* Task to complete: Your answer should hold the data exactly as given, minus any picture.

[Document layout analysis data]
'''
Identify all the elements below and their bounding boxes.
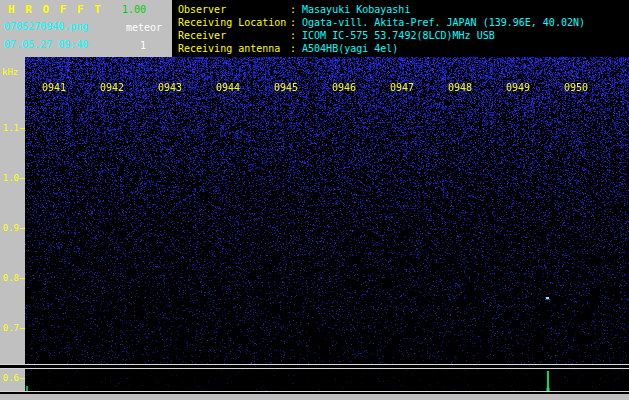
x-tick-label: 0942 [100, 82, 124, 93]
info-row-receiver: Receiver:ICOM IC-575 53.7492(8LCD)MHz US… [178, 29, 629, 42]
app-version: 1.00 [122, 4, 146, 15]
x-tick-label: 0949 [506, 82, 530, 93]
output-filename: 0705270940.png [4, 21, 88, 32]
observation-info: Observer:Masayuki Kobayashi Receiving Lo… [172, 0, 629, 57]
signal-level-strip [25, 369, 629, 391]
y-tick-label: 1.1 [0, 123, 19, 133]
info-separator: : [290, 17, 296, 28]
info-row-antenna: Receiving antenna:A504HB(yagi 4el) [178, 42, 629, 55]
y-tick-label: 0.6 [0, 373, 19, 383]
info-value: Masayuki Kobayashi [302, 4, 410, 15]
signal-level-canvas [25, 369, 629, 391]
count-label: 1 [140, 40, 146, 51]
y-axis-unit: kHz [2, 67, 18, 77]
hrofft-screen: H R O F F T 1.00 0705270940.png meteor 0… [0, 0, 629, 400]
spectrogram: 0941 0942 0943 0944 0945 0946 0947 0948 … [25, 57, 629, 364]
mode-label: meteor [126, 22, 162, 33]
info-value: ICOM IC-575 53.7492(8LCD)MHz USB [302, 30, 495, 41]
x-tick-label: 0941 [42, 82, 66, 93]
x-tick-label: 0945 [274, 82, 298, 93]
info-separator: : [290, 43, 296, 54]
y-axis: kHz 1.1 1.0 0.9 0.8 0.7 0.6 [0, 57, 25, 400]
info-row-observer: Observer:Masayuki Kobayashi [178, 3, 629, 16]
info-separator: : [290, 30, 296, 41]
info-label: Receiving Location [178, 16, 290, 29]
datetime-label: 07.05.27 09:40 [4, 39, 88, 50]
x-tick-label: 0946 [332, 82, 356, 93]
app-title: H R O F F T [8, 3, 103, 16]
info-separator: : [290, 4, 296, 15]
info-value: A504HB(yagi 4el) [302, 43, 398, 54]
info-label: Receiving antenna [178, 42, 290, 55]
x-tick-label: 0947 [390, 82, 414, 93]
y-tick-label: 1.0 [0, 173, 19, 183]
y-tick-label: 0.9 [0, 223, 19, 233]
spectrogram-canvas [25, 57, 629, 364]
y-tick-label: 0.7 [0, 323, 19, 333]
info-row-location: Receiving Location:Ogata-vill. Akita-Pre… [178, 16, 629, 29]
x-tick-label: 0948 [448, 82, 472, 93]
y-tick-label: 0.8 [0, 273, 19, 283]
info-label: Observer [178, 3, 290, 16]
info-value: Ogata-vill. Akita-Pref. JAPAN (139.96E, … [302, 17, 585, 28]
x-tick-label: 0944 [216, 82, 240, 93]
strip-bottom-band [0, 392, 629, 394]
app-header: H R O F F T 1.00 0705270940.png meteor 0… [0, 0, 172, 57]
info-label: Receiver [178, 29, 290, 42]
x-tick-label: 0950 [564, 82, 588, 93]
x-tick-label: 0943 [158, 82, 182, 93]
'''
* Solution to this exercise:
Identify all the elements below and their bounding boxes.
x-tick-label: 0942 [100, 82, 124, 93]
info-row-receiver: Receiver:ICOM IC-575 53.7492(8LCD)MHz US… [178, 29, 629, 42]
app-version: 1.00 [122, 4, 146, 15]
x-tick-label: 0949 [506, 82, 530, 93]
output-filename: 0705270940.png [4, 21, 88, 32]
observation-info: Observer:Masayuki Kobayashi Receiving Lo… [172, 0, 629, 57]
signal-level-strip [25, 369, 629, 391]
y-tick-label: 1.1 [0, 123, 19, 133]
info-separator: : [290, 17, 296, 28]
info-row-antenna: Receiving antenna:A504HB(yagi 4el) [178, 42, 629, 55]
y-tick-label: 0.6 [0, 373, 19, 383]
info-value: Masayuki Kobayashi [302, 4, 410, 15]
signal-level-canvas [25, 369, 629, 391]
count-label: 1 [140, 40, 146, 51]
y-axis-unit: kHz [2, 67, 18, 77]
hrofft-screen: H R O F F T 1.00 0705270940.png meteor 0… [0, 0, 629, 400]
spectrogram: 0941 0942 0943 0944 0945 0946 0947 0948 … [25, 57, 629, 364]
mode-label: meteor [126, 22, 162, 33]
info-value: ICOM IC-575 53.7492(8LCD)MHz USB [302, 30, 495, 41]
x-tick-label: 0941 [42, 82, 66, 93]
x-tick-label: 0945 [274, 82, 298, 93]
info-separator: : [290, 43, 296, 54]
y-axis: kHz 1.1 1.0 0.9 0.8 0.7 0.6 [0, 57, 25, 400]
info-row-observer: Observer:Masayuki Kobayashi [178, 3, 629, 16]
info-separator: : [290, 30, 296, 41]
info-label: Receiving Location [178, 16, 290, 29]
datetime-label: 07.05.27 09:40 [4, 39, 88, 50]
x-tick-label: 0946 [332, 82, 356, 93]
app-title: H R O F F T [8, 3, 103, 16]
info-separator: : [290, 4, 296, 15]
info-value: A504HB(yagi 4el) [302, 43, 398, 54]
info-label: Receiving antenna [178, 42, 290, 55]
x-tick-label: 0947 [390, 82, 414, 93]
y-tick-label: 1.0 [0, 173, 19, 183]
y-tick-label: 0.9 [0, 223, 19, 233]
spectrogram-canvas [25, 57, 629, 364]
y-tick-label: 0.7 [0, 323, 19, 333]
info-row-location: Receiving Location:Ogata-vill. Akita-Pre… [178, 16, 629, 29]
x-tick-label: 0948 [448, 82, 472, 93]
y-tick-label: 0.8 [0, 273, 19, 283]
info-label: Observer [178, 3, 290, 16]
info-value: Ogata-vill. Akita-Pref. JAPAN (139.96E, … [302, 17, 585, 28]
x-tick-label: 0944 [216, 82, 240, 93]
strip-bottom-band [0, 392, 629, 394]
app-header: H R O F F T 1.00 0705270940.png meteor 0… [0, 0, 172, 57]
info-label: Receiver [178, 29, 290, 42]
x-tick-label: 0950 [564, 82, 588, 93]
x-tick-label: 0943 [158, 82, 182, 93]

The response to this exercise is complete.